### Stored data entries
Segment Open

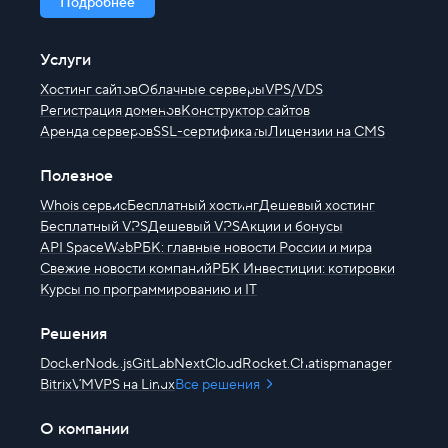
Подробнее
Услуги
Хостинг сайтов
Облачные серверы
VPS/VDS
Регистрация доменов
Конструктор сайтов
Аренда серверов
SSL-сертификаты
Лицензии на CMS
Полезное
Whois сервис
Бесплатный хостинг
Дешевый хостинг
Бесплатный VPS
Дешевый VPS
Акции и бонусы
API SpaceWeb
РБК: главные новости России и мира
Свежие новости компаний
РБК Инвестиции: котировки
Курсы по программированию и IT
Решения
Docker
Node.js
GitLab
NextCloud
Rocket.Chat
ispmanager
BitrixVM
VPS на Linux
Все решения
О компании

Segment Closed
Segment Open

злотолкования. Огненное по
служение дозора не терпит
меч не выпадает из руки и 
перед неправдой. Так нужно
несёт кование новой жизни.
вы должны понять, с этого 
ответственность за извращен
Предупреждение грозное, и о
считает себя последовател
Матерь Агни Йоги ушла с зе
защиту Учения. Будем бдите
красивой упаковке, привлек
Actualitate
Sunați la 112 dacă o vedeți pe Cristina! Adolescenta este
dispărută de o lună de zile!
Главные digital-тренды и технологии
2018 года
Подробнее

Segment Closed

### WORK TO COMPLETE
Each line in the records that carries "Бесплатный" must be copied out.

### YOUR SOLUTION
Бесплатный хостинг
Бесплатный VPS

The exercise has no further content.